Both of the above described embodiments of the drive disk 14, 64 are inserted into the opening 18 of the disk housing 12 by angling the disk relative to the opening 18 and inserting the back face 54, 54' of the disk first into the opening. As the disk is inserted into the opening 18, the rib section 22 of the disk housing 12 is simultaneously inserted into the groove 56, 56' of the disk. The disk is then oriented in the disk housing opening 18 with the axis of the post 58 or socket cavity 66 of the particular disk positioned parallel with the axis of the opening 18.

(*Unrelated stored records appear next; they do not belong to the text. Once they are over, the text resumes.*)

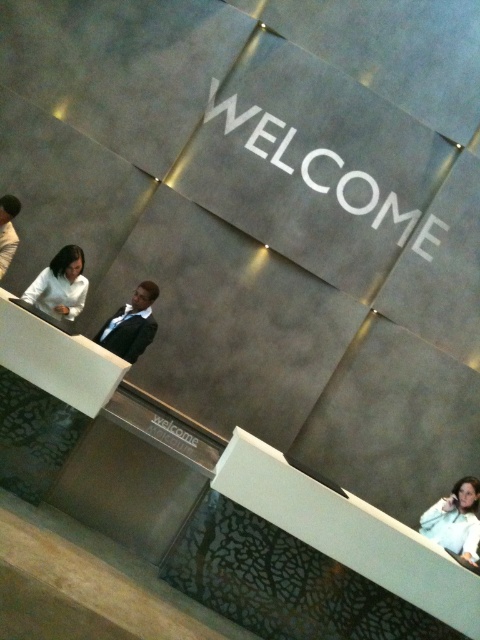 Question: Which of these objects is positioned closest to the white matte jacket at lower right?

Choices:
 (A) black suit at center
 (B) matte white blouse at left
 (C) black suit at left

Answer: (A)

Question: Estimate the real-world distances between objects in this image. Which object is closer to the black suit at left?

Choices:
 (A) matte white blouse at left
 (B) black suit at center
 (C) white matte jacket at lower right

Answer: (A)

Question: Considering the relative positions of black suit at center and black suit at left in the image provided, where is black suit at center located with respect to black suit at left?

Choices:
 (A) left
 (B) right

Answer: (B)

Question: Does white matte jacket at lower right come behind black suit at left?

Choices:
 (A) no
 (B) yes

Answer: (A)

Question: Which object appears farthest from the camera in this image?

Choices:
 (A) black suit at left
 (B) white matte jacket at lower right
 (C) matte white blouse at left

Answer: (A)

Question: Does white matte jacket at lower right appear over black suit at left?

Choices:
 (A) no
 (B) yes

Answer: (A) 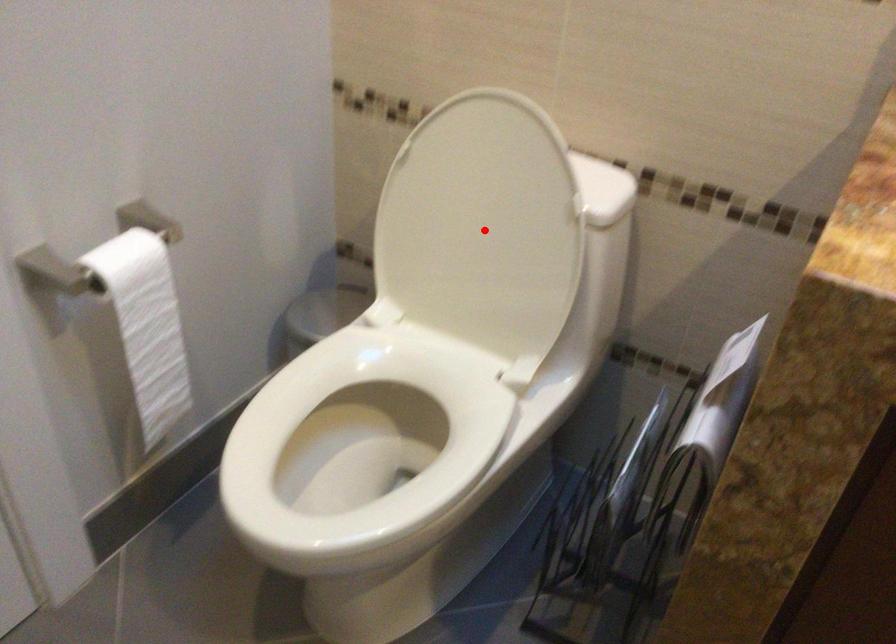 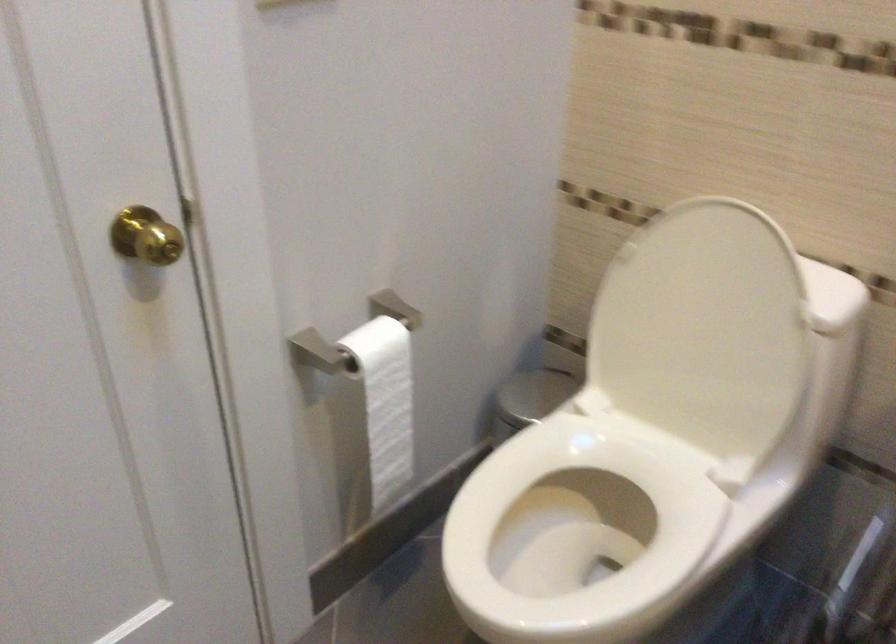 Where in the second image is the point corresponding to the highlighted location from the first image?

(702, 330) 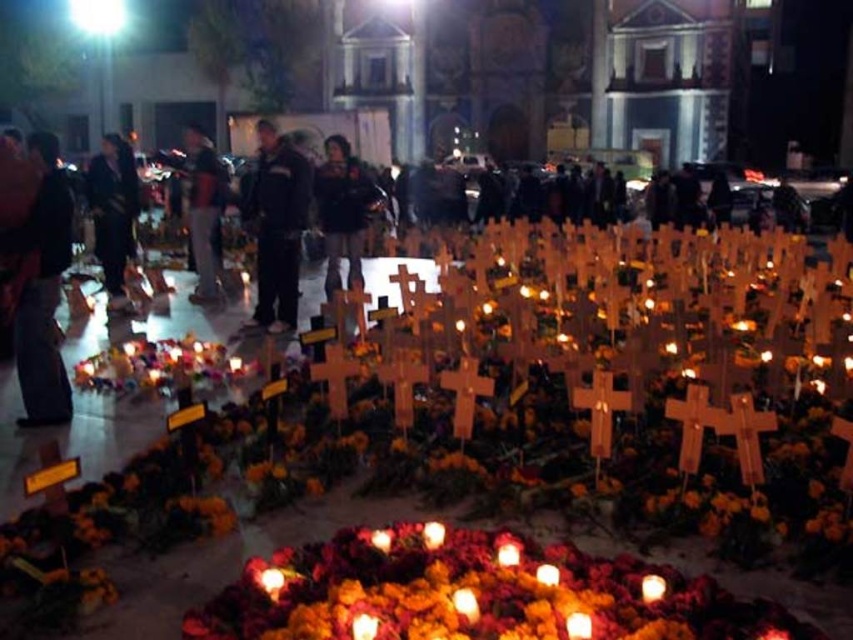 You are a photographer setting up a tripod to take a photo of the memorial display. You notice the black leather jacket at center and the dark blue jacket at left. Which jacket should you position closer to the front of the frame to ensure both are visible without one blocking the other?

To ensure both the black leather jacket at center and the dark blue jacket at left are visible without one blocking the other, position the dark blue jacket at left closer to the front of the frame since the black leather jacket at center is taller and might obscure it if placed behind.

You are standing in front of the memorial display and want to take a photo. You notice two points marked in the scene. Which point, point 1 at coordinates (259,221) or point 2 at (358,166), is closer to you?

Point 1 at coordinates (259,221) is closer to you than point 2 at (358,166) because it is closer to the camera.

You are organizing a charity event and need to decide which jacket to display first. Both the black leather jacket at center and the dark brown leather jacket at center are available. Which jacket has a larger size?

The black leather jacket at center is bigger than the dark brown leather jacket at center, so it has a larger size. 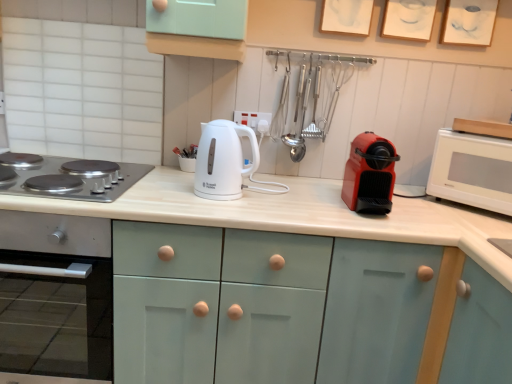 You are a GUI agent. You are given a task and a screenshot of the screen. Output one action in this format:
    pyautogui.click(x=<x>, y=<y>)
    Task: Click on the vacant space in between white glossy electric kettle at center, acting as the 1th kitchen appliance starting from the left, and red matte coffee machine at right, which is the 2th kitchen appliance from left to right
    
    Given the screenshot: What is the action you would take?
    pyautogui.click(x=296, y=204) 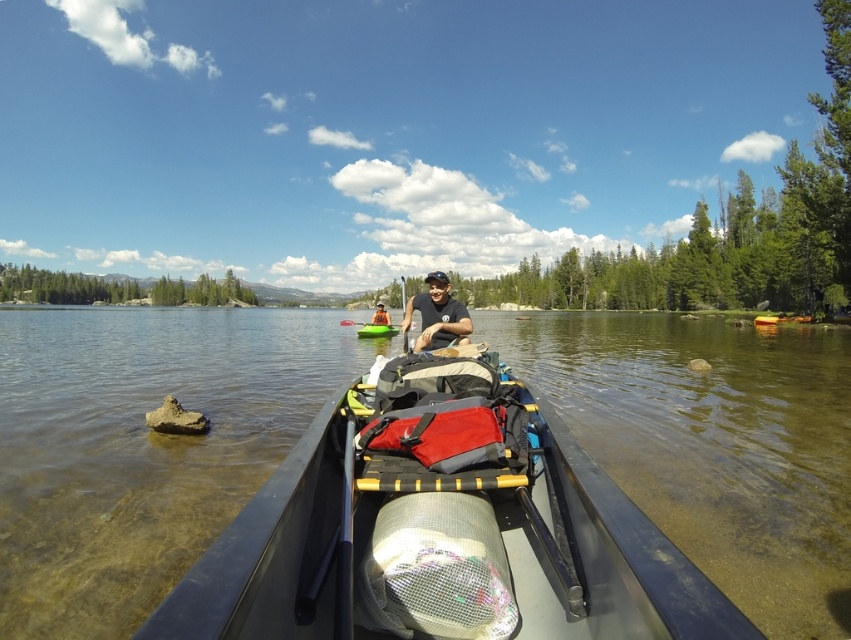 Question: Among these objects, which one is nearest to the camera?

Choices:
 (A) white plastic paddle at center
 (B) orange life vest at center
 (C) green plastic paddle at center
 (D) matte black kayak at center

Answer: (D)

Question: Does green plastic canoe at center have a lesser width compared to white plastic paddle at center?

Choices:
 (A) no
 (B) yes

Answer: (A)

Question: Considering the real-world distances, which object is closest to the green plastic canoe at center?

Choices:
 (A) black plastic canoe at center
 (B) matte black kayak at center
 (C) green plastic paddle at center
 (D) orange life vest at center

Answer: (D)

Question: Which point is closer to the camera?

Choices:
 (A) (357, 323)
 (B) (366, 326)
 (C) (350, 605)
 (D) (401, 291)

Answer: (C)

Question: Does green plastic canoe at center have a lesser width compared to orange life vest at center?

Choices:
 (A) yes
 (B) no

Answer: (B)

Question: Considering the relative positions of green plastic canoe at center and white plastic paddle at center in the image provided, where is green plastic canoe at center located with respect to white plastic paddle at center?

Choices:
 (A) right
 (B) left

Answer: (B) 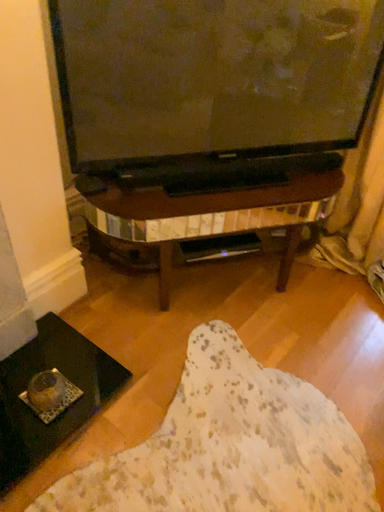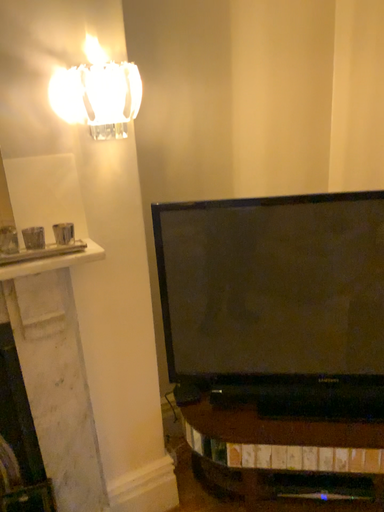 Question: Which way did the camera rotate in the video?

Choices:
 (A) rotated downward
 (B) rotated upward

Answer: (B) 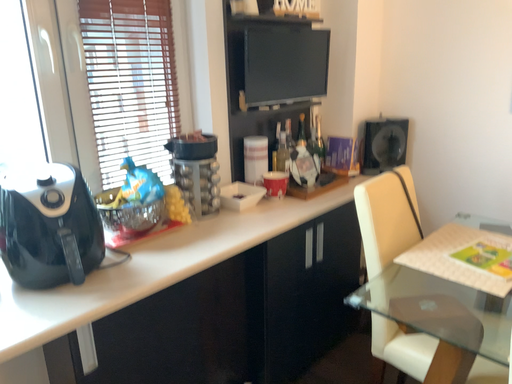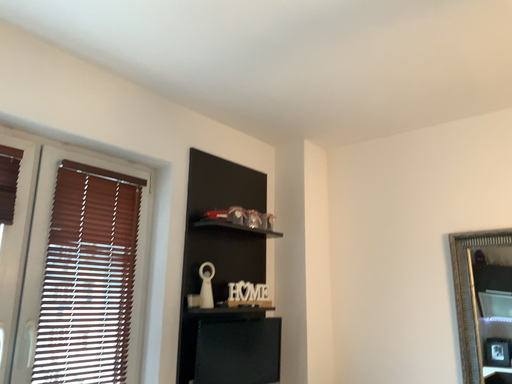 Question: How did the camera likely rotate when shooting the video?

Choices:
 (A) rotated upward
 (B) rotated downward

Answer: (A)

The disk is retained in the housing opening 18 by the rib section 22 of the opening and the bearing assembly that provides the means of establishing a bearing engagement between the disk and the disk housing. The bearing assembly is generally comprised of a first ball bearing 70, a second ball bearing 72, and a coiled spring 74. With the drive disk 14 positioned in the disk housing opening 18, the first bearing 70 is inserted through the rectangular socket 40 and the bearing channel 36 of the housing, into engagement with the circumferential groove 56 of the disk 14. The second bearing 72 is then inserted through both the rectangular socket 40 and the bearing channel 36 and engages the first bearing. The coiled spring 74 is then inserted through the rectangular socket 40 into the bearing channel 36 to bias the first and second ball bearings 70, 72 toward the housing opening 18. The entire bearing assembly is maintained in the bearing channel 36 by inserting the engagement post 42 of a conventional ratchet wrench extension 16 or a torque wrench, or the post 46 of the button handle 44 into the rectangular socket 40. In an alternate embodiment of the bearing assembly, the two ball bearings and the coiled spring are replaced by a spring having a spherical projection at one end (not shown) that selectively engages between the disk groove and either the first or second furrow.
The engagement of the first ball bearing 70 in the groove 56 of the drive disk 14 serves to maintain the drive disk in position in the housing opening 18, and also selectively prevents the rotation of the drive disk 14 relative to the disk housing 12 in either a clockwise or counterclockwise direction as viewed in the drawing figures. With the bearing assembly assembled in the bearing channel 36 of the disk housing 12, the bias of the coil spring 74 will push the second bearing 72 toward the opening 18 and cause the first bearing 70 to move into engagement between the disk groove 56 and either the first furrow 26 (as shown in FIG. 2) or the second furrow 28 (as shown in FIG. 5) of the housing. With the first ball bearing 70 positioned in the first furrow 26 as shown in FIG. 2 the drive disk 14 is prevented from rotating counterclockwise relative to the disk housing 12 by the bearing 70. With the drive disk 14 in driving engagement with a threaded fastener (not shown), the disk is held substantially stationary by the fastener. Rotation of the disk housing 12 in a clockwise direction or in the direction of the arrow 80 shown in FIG. 2, will cause the first ball bearing 70 to roll along the extension of the first furrow 26 and wedge between the groove 56 and the extended end of the first furrow 26. This establishes a driving connection between the disk housing 12 and the drive disk 14 that will cause the disk to rotate in the clockwise direction with the housing and turn the threaded fastener.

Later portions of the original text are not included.